§ **What you will do**
The answer must be one number: how many lines in the records below contain the string "Pretzel".

....................

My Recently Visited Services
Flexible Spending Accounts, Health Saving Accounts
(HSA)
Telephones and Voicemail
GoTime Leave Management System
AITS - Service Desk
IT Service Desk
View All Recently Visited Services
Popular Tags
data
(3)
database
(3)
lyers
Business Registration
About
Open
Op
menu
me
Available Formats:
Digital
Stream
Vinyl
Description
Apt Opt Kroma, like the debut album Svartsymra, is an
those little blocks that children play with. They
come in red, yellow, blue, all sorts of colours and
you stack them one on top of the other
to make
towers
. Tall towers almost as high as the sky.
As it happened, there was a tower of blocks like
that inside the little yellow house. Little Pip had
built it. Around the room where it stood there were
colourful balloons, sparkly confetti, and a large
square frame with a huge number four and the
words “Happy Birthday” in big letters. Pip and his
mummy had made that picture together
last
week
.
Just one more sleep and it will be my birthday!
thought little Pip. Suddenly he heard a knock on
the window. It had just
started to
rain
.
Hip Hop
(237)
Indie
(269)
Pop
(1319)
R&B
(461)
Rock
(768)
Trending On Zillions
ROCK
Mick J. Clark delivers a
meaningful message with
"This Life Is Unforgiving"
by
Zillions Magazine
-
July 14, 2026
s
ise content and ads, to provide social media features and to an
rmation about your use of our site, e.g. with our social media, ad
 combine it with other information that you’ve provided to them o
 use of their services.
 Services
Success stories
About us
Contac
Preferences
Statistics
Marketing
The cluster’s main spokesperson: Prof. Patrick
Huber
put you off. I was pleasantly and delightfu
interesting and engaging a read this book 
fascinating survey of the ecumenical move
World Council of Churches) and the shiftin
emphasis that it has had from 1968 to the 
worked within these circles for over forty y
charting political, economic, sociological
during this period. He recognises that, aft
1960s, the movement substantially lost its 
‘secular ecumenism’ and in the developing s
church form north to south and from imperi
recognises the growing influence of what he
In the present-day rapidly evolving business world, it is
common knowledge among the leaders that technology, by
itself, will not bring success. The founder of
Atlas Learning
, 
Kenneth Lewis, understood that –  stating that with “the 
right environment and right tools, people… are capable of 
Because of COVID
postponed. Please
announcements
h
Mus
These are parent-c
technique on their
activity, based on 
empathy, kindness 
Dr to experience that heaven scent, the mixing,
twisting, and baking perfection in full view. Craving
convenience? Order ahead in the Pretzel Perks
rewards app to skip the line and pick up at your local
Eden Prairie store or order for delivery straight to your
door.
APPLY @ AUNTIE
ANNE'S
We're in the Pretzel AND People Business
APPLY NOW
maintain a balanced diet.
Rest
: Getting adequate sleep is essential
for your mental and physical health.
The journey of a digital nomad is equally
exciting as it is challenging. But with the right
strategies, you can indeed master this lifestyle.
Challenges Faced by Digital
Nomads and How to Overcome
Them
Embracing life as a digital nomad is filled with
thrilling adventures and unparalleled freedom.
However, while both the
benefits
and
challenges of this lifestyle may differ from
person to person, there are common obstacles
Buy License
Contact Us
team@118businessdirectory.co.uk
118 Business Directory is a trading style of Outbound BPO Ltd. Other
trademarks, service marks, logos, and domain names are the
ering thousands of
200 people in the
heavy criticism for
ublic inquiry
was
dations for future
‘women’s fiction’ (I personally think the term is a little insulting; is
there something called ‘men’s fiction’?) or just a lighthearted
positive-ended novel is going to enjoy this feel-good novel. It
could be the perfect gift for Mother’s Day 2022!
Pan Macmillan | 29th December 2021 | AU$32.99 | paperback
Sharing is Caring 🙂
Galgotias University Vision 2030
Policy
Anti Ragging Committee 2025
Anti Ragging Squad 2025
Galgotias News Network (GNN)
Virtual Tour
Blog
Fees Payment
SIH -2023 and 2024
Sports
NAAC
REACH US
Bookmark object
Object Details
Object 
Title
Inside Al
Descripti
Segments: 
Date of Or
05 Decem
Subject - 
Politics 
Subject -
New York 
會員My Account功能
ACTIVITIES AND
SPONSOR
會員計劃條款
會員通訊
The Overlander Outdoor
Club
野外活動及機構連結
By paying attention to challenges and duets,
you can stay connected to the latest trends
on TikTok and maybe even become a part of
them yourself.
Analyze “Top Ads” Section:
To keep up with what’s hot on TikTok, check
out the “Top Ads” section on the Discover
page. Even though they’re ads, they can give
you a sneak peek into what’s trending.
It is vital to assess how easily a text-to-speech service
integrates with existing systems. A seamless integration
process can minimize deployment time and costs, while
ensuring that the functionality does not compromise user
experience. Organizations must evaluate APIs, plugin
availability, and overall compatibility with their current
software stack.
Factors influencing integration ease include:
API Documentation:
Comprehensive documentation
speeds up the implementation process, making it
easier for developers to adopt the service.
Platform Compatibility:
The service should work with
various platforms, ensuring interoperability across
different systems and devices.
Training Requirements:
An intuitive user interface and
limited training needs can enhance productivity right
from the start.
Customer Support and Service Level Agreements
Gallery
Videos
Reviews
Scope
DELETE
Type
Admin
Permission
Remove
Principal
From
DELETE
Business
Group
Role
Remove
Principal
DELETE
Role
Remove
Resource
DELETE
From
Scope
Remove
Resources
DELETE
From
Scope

....................

§ **Written response**
2